Jessica Hagedorn is the author of Toxicology, Dream Jungle, The Gangster Of Love, and Dogeaters, which won the American Book Award and was a finalist for the National Book Award in fiction. Other publications include Danger And Beauty, a collection of poetry and prose, and Burning Heart: A Portrait Of The Philippines. Hagedorn edited both volumes of Charlie Chan Is Dead: An Anthology of Contemporary Asian American Fiction, and Manila Noir, a crime fiction anthology. Her plays include Most Wanted, Stairway To Heaven, Fe In The Desert, and the stage adaptation of Dogeaters. www.jessicahagedorn.net
Alfian Sa’at is a Resident Playwright with W!LD RICE, one of Singapore’s most recognized theater companies. His published works include three collections of poetry, One Fierce Hour, A History of Amnesia and The Invisible Manuscript, a collection of short stories, Corridor, a collection of flash fiction, Malay Sketches, two collections of plays as well as the published play Cooling Off Day. He has also translated two novels, The Tower by Isa Kamari and The Widower by Mohamed Latiff Mohamed from Malay into English. Alfian won Best Original Script at the Life! Theatre Awards in 2005 for Landmarks, in 2010 for Nadirah, and in 2013 for Kakak Kau Punya Laki (Your Sister’s Husband). In 2011, Alfian was awarded the Boh-Cameronian Award in Malaysia for Best Book and Lyrics for the musical The Secret Life of Nora. In 2013, he won the Boh-Cameronian Award for Best Original Script for the play Parah. His plays and short stories have been translated into German, Swedish, Danish and Japanese and have been read and performed around the world.

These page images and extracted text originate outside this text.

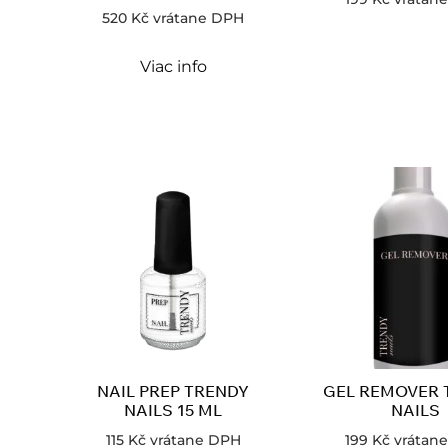
520
Kč
vrátane DPH
Viac info
NAIL PREP TRENDY
GEL REMOVER 
NAILS 15 ML
NAILS
115
Kč
vrátane DPH
199
Kč
vrátan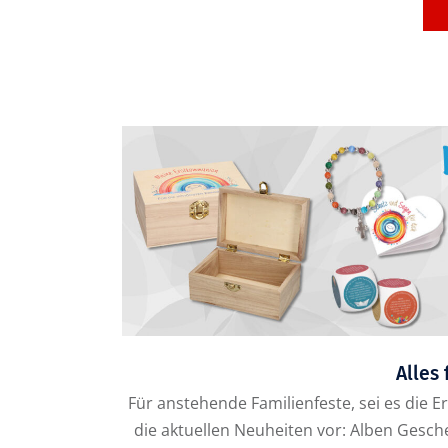
Alles 
Für anstehende Familienfeste, sei es die 
die aktuellen Neuheiten vor: Alben Gesc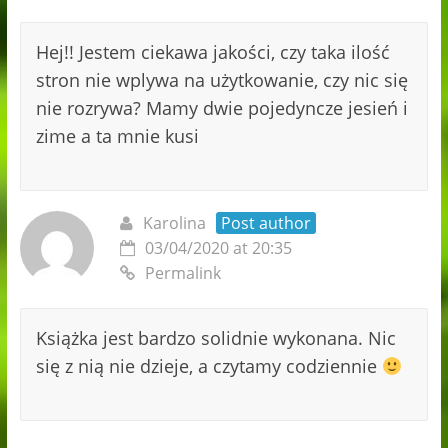
Hej!! Jestem ciekawa jakości, czy taka ilość
stron nie wplywa na użytkowanie, czy nic się
nie rozrywa? Mamy dwie pojedyncze jesień i
zime a ta mnie kusi
Karolina
Post author
03/04/2020 at 20:35
Permalink
Książka jest bardzo solidnie wykonana. Nic
się z nią nie dzieje, a czytamy codziennie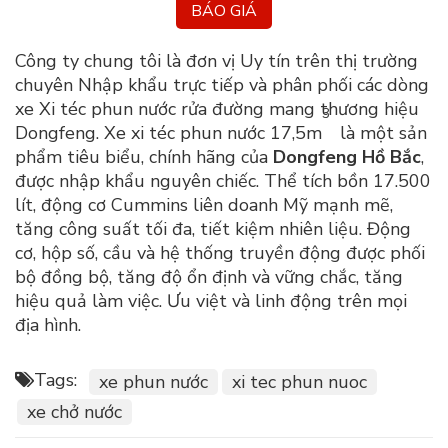
BÁO GIÁ
Công ty chung tôi là đơn vị Uy tín trên thị trường
chuyên Nhập khẩu trực tiếp và phân phối các dòng
xe Xi téc phun nước rửa đường mang thương hiệu
3
Dongfeng. Xe xi téc phun nước 17,5m
là một sản
phẩm tiêu biểu, chính hãng của
Dongfeng Hồ Bắc
,
được nhập khẩu nguyên chiếc. Thể tích bồn 17.500
lít, động cơ Cummins liên doanh Mỹ mạnh mẽ,
tăng công suất tối đa, tiết kiệm nhiên liệu. Động
cơ, hộp số, cầu và hệ thống truyền động được phối
bộ đồng bộ, tăng độ ổn định và vững chắc, tăng
hiệu quả làm việc. Ưu việt và linh động trên mọi
địa hình.
Tags:
xe phun nước
xi tec phun nuoc
xe chở nước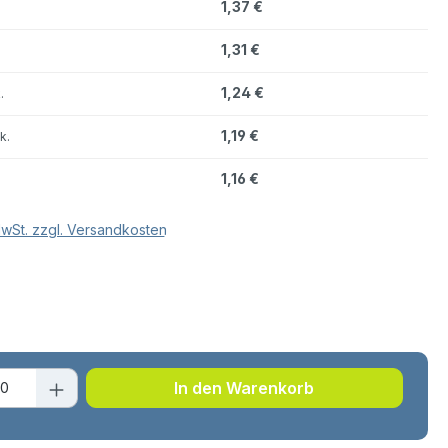
1,37 €
1,31 €
1,24 €
.
1,19 €
k.
1,16 €
MwSt. zzgl. Versandkosten
hlen
t Anzahl: Gib den gewünschten Wert ei
In den Warenkorb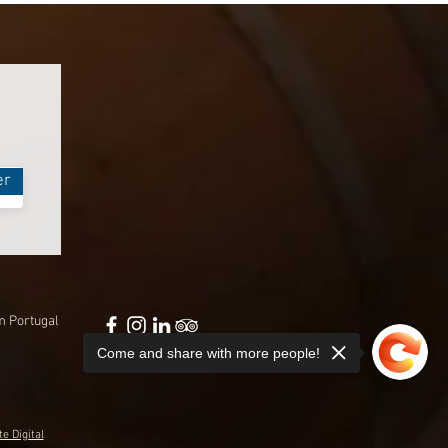
er
m Portugal
Come and share with more people!
e Digital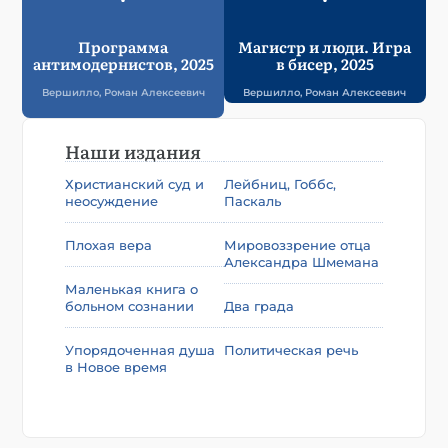
Программа
Магистр и люди. Игра
антимодернистов, 2025
в бисер, 2025
Вершилло, Роман Алексеевич
Вершилло, Роман Алексеевич
Наши издания
Христианский суд и
Лейбниц, Гоббс,
неосуждение
Паскаль
Плохая вера
Мировоззрение отца
Александра Шмемана
Маленькая книга о
больном сознании
Два града
Упорядоченная душа
Политическая речь
в Новое время​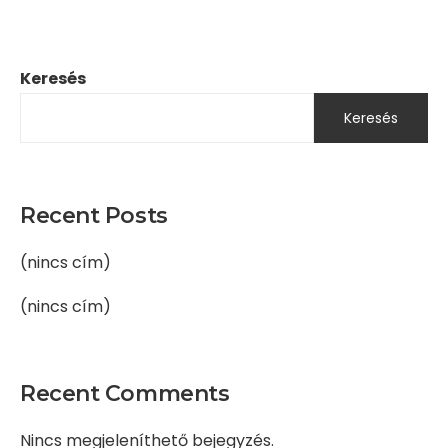
Keresés
Keresés
Recent Posts
(nincs cím)
(nincs cím)
Recent Comments
Nincs megjeleníthető bejegyzés.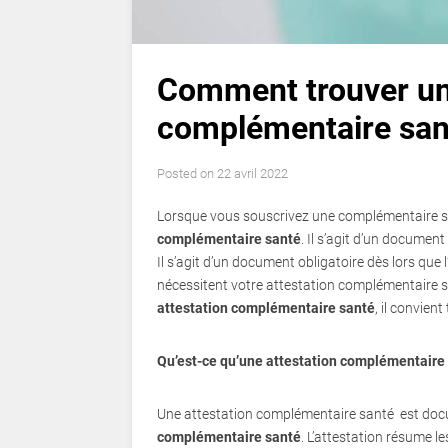
Comment trouver un
complémentaire san
Posted on
22 avril 2022
Lorsque vous souscrivez une complémentaire san
complémentaire santé
. Il s’agit d’un documen
Il s’agit d’un document obligatoire dès lors que 
nécessitent votre attestation complémentaire
attestation complémentaire santé
, il convien
Qu’est-ce qu’une attestation complémentaire 
Une attestation complémentaire santé est docu
complémentaire santé
. L’attestation résume l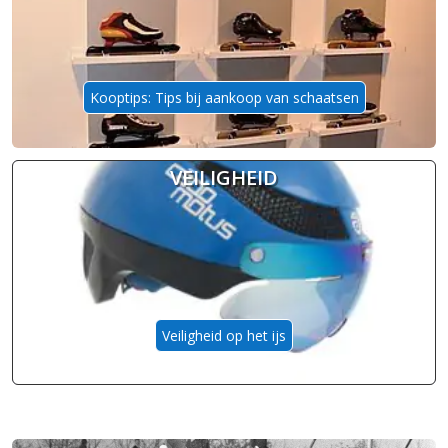
Kooptips: Tips bij aankoop van schaatsen
VEILIGHEID
Veiligheid op het ijs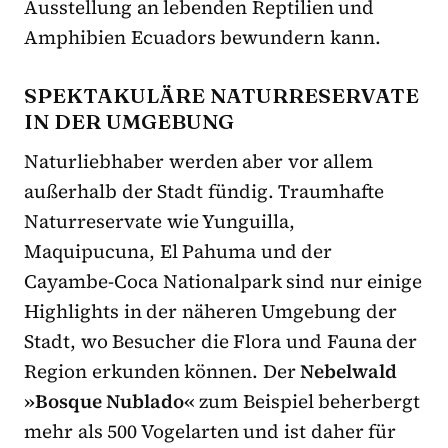
Ausstellung an lebenden Reptilien und
Amphibien Ecuadors bewundern kann.
SPEKTAKULÄRE NATURRESERVATE
IN DER UMGEBUNG
Naturliebhaber werden aber vor allem
außerhalb der Stadt fündig. Traumhafte
Naturreservate wie Yunguilla,
Maquipucuna, El Pahuma und der
Cayambe-Coca Nationalpark sind nur einige
Highlights in der näheren Umgebung der
Stadt, wo Besucher die Flora und Fauna der
Region erkunden können. Der
Nebelwald
»Bosque Nublado«
zum Beispiel beherbergt
mehr als 500 Vogelarten und ist daher für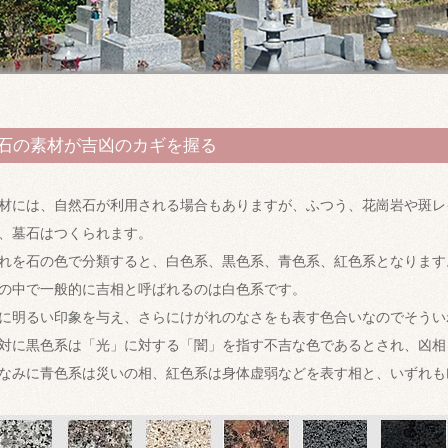
石の素材が吉凶のカギを握る
材には、自然石が利用される場合もありますが、ふつう、花崗岩や斑レ
、墓石はつくられます。
れを石の色で分類すると、白色系、黒色系、青色系、紅色系となります
の中で一般的に吉相と呼ばれるのは白色系です。
に明るい印象を与え、さらにけがれのなさをも表す色合いなのでそうい
対に黒色系は「光」に対する「闇」を指す不吉な色であるとされ、凶相
なみに青色系は災いの相、紅色系は身体虚弱などを表す相と、いずれも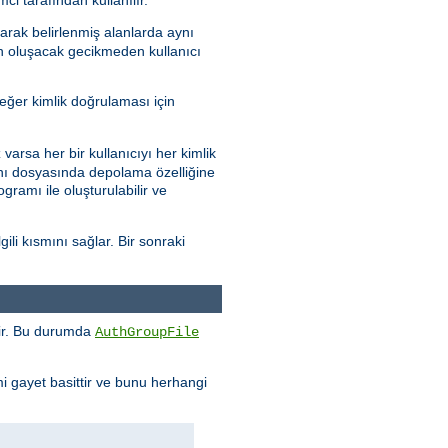
arak belirlenmiş alanlarda aynı
en oluşacak gecikmeden kullanıcı
eğer kimlik doğrulaması için
varsa her bir kullanıcıyı her kimlik
abanı dosyasında depolama özelliğine
gramı ile oluşturulabilir ve
ili kısmını sağlar. Bir sonraki
enir. Bu durumda
AuthGroupFile
mi gayet basittir ve bunu herhangi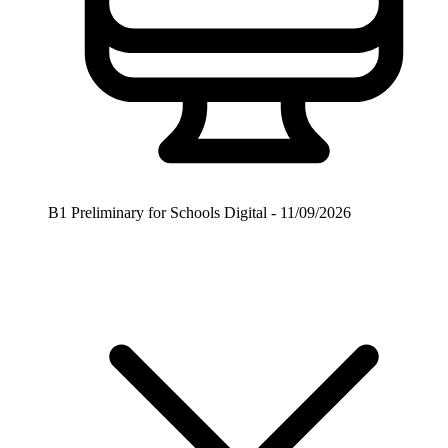
B1 Preliminary for Schools Digital - 11/09/2026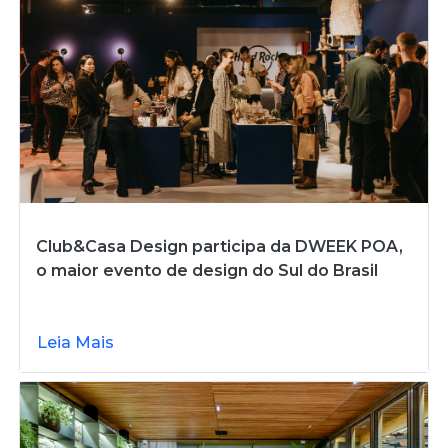
Club&Casa Design participa da DWEEK POA,
o maior evento de design do Sul do Brasil
Leia Mais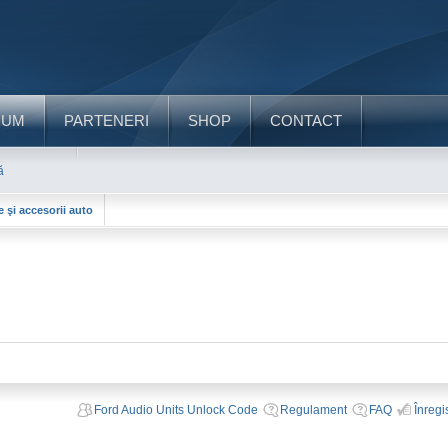
RUM
PARTENERI
SHOP
CONTACT
ă
e şi accesorii auto
Ford Audio Units Unlock Code
Regulament
FAQ
Înregi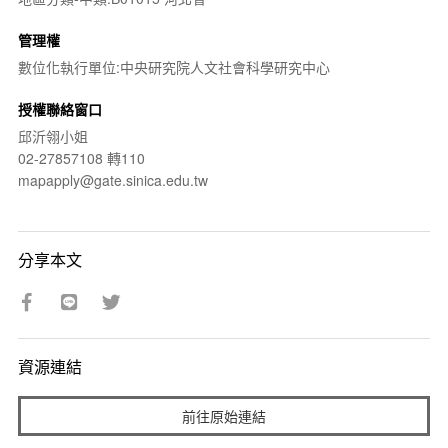
管理權
數位化執行單位:中央研究院人文社會科學研究中心
授權聯絡窗口
邱沂翎小姐
02-27857108 轉110
mapapply@gate.sinica.edu.tw
分享本文
資源連結
前往原始連結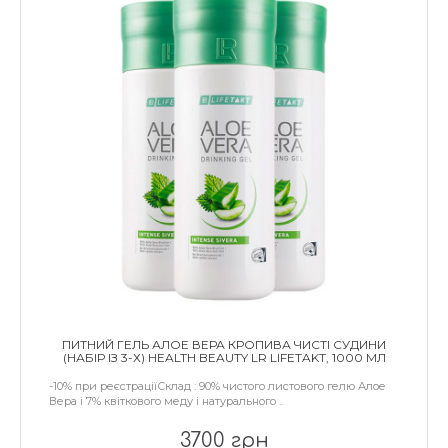
ПИТНИЙ ГЕЛЬ АЛОЕ ВЕРА КРОПИВА ЧИСТІ СУДИНИ
(НАБІР ІЗ 3-Х) HEALTH BEAUTY LR LIFETAKT, 1000 МЛ
-10% при реєстраціїСклад : 90% чистого листового гелю Алое
Вера і 7% квіткового меду і натурального ..
3700 грн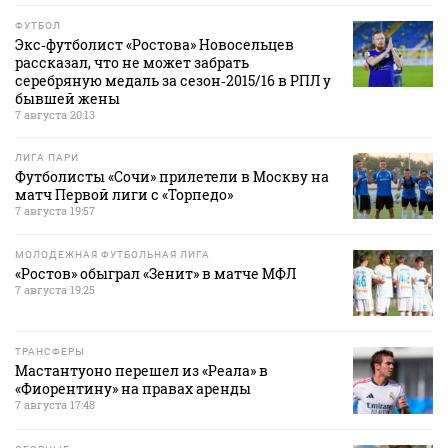
ФУТБОЛ
Экс‑футболист «Ростова» Новосельцев
рассказал, что не может забрать
серебряную медаль за сезон‑2015/16 в РПЛ у
бывшей жены
7 августа 20:13
ЛИГА ПАРИ
Футболисты «Сочи» прилетели в Москву на
матч Первой лиги с «Торпедо»
7 августа 19:57
МОЛОДЕЖНАЯ ФУТБОЛЬНАЯ ЛИГА
«Ростов» обыграл «Зенит» в матче МФЛ
7 августа 19:25
ТРАНСФЕРЫ
Мастантуоно перешел из «Реала» в
«Фиорентину» на правах аренды
7 августа 17:48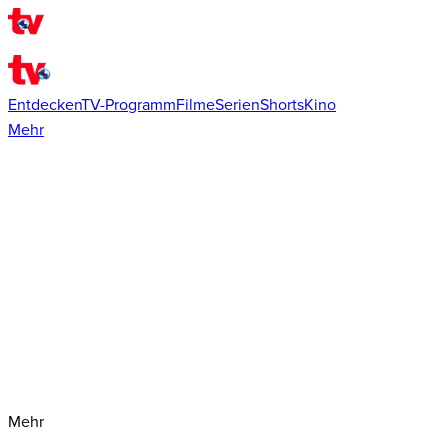
Entdecken
TV-Programm
Filme
Serien
Shorts
Kino
Mehr
Mehr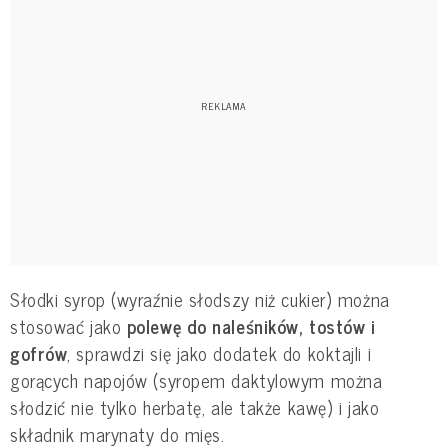
Słodki syrop (wyraźnie słodszy niż cukier) można
stosować jako
polewę do naleśników, tostów i
gofrów
, sprawdzi się jako dodatek do koktajli i
gorących napojów (syropem daktylowym można
słodzić nie tylko herbatę, ale także kawę) i jako
składnik marynaty do mięs.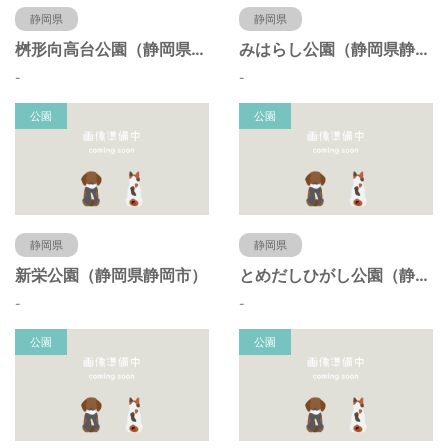
静岡県
静岡県
桝形向高台公園（静岡県静岡市）
みはらし公園（静岡県静岡市）
-
-
公園
公園
静岡県
静岡県
新栄公園（静岡県静岡市）
とめだしひがし公園（静岡県静岡市）
-
-
公園
公園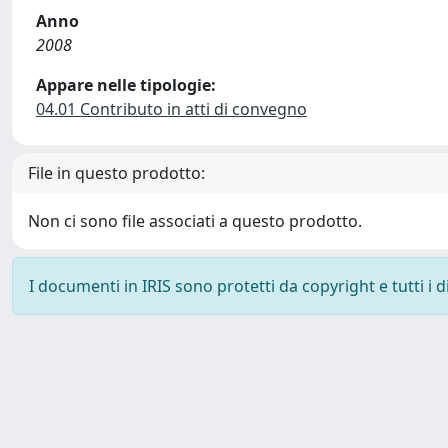
Anno
2008
Appare nelle tipologie:
04.01 Contributo in atti di convegno
File in questo prodotto:
Non ci sono file associati a questo prodotto.
I documenti in IRIS sono protetti da copyright e tutti i di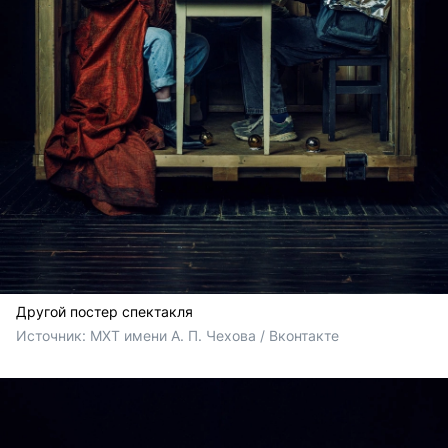
Другой постер спектакля
Источник: 
МХТ имени А. П. Чехова / Вконтакте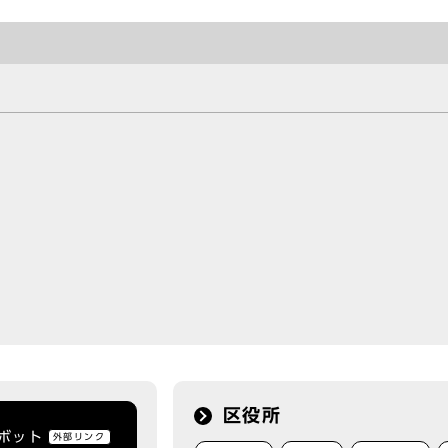
）
区役所
トボット
外部リンク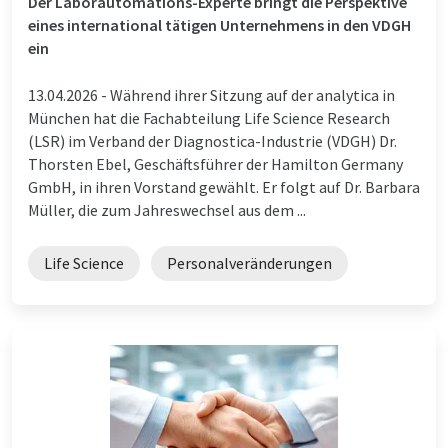
Der Laborautomations-Experte bringt die Perspektive
eines international tätigen Unternehmens in den VDGH
ein
13.04.2026 -
Während ihrer Sitzung auf der analytica in
München hat die Fachabteilung Life Science Research
(LSR) im Verband der Diagnostica-Industrie (VDGH) Dr.
Thorsten Ebel, Geschäftsführer der Hamilton Germany
GmbH, in ihren Vorstand gewählt. Er folgt auf Dr. Barbara
Müller, die zum Jahreswechsel aus dem ...
Life Science
Personalveränderungen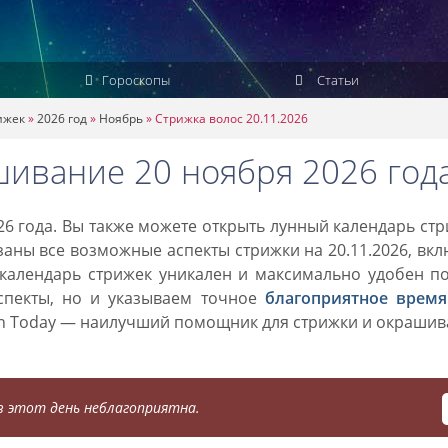
Гороскопы
Статьи
ижек
»
2026 год
»
Ноябрь
»
Стрижка волос 20.11.2026
шивание 20 ноября 2026 год
6 года. Вы также можете открыть лунный календарь ст
азаны все возможные аспекты стрижки на 20.11.2026, вк
 календарь стрижек уникален и максимально удобен п
спекты, но и указываем точное
благоприятное время
on Today — наилучший помощник для стрижки и окраши
 этот день неблагоприятна.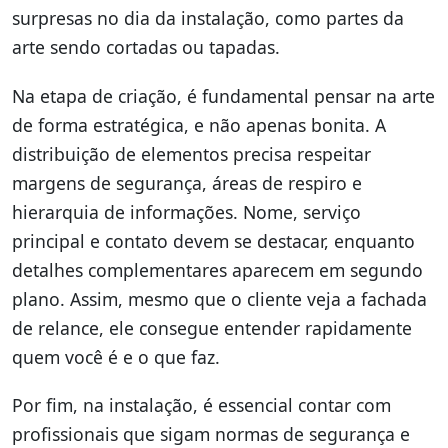
surpresas no dia da instalação, como partes da
arte sendo cortadas ou tapadas.
Na etapa de criação, é fundamental pensar na arte
de forma estratégica, e não apenas bonita. A
distribuição de elementos precisa respeitar
margens de segurança, áreas de respiro e
hierarquia de informações. Nome, serviço
principal e contato devem se destacar, enquanto
detalhes complementares aparecem em segundo
plano. Assim, mesmo que o cliente veja a fachada
de relance, ele consegue entender rapidamente
quem você é e o que faz.
Por fim, na instalação, é essencial contar com
profissionais que sigam normas de segurança e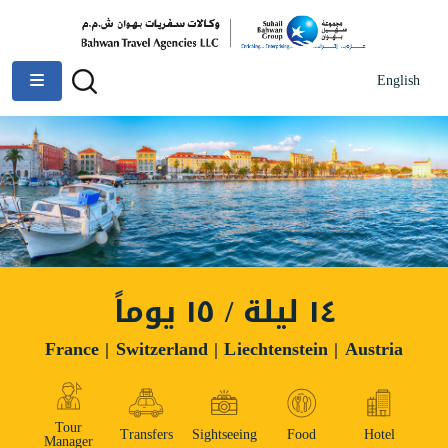
English
١٤ ليلة / ١٥ يوماً
France | Switzerland | Liechtenstein | Austria
Tour
Transfers
Sightseeing
Food
Hotel
Manager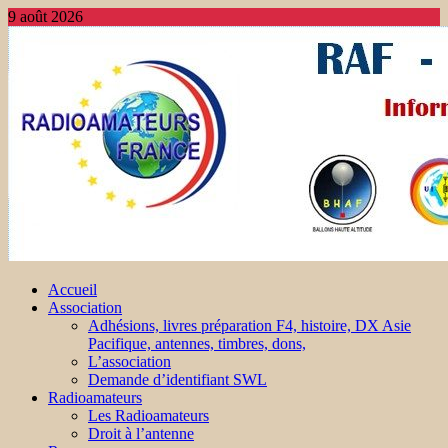
9 août 2026
Accueil
Association
Adhésions, livres préparation F4, histoire, DX Asie
Pacifique, antennes, timbres, dons,
L’association
Demande d’identifiant SWL
Radioamateurs
Les Radioamateurs
Droit à l’antenne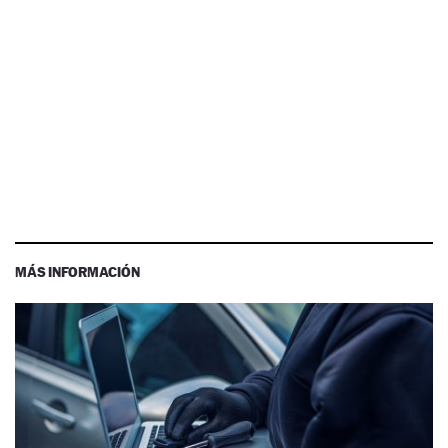
MÁS INFORMACIÓN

Jeremy Tiang's short story collection It Never Rains on National Day was published by Epigram Books in 2015. Other work has appeared in the Guardian, Esquire, Brooklyn Rail, Ambit, Meanjin, Asia Literary Review, QLRS and Best New Singaporean Short Stories, and has won Singapore’s Golden Point Award. He has translated more than ten books from Chinese, including work by Zhang Yueran, Su Wei-chen, Yan Geling, Yu Qiuyu and Yeng Pway Ngon, and has been awarded an NEA Literary Translation Fellowship, a Henry Luce Foundation Fellowship, a PEN/ Heim Grant and a People’s Literature Award Maotai Cup Prize for Translation. Jeremy is also a playwright; his work includes A Dream of Red Pavilions (Pan Asian Rep/Theater Row), The Last Days of Limehouse (Yellow Earth, UK) and Floating Bones (translations of plays by Han Lao Da and Quah Sy Ren; Arts House, Singapore). He is a member of P73’s Interstate Writing Group.
Harold Augenbraum (moderator) is an American writer, editor, and translator. He has served as Executive Director of the National Book Foundation, and has been a member of the Board of Trustees of the Asian American Writers Workshop, and a vice chair of the New York Council for the Humanities. While he was Director of The Mercantile Library of New York (now the Center for Fiction), he established the Center for World Literature, the New York Festival of Mystery, the Clifton Fadiman Medal, and the Proust Society of America. Augenbraum has published translations of Alvar Núñez Cabeza de Vaca’s Chronicle of the Narváez Expedition and the Filipino novelist José Rizal’s Noli Me Tangere and El filibusterismo for Penguin Classics.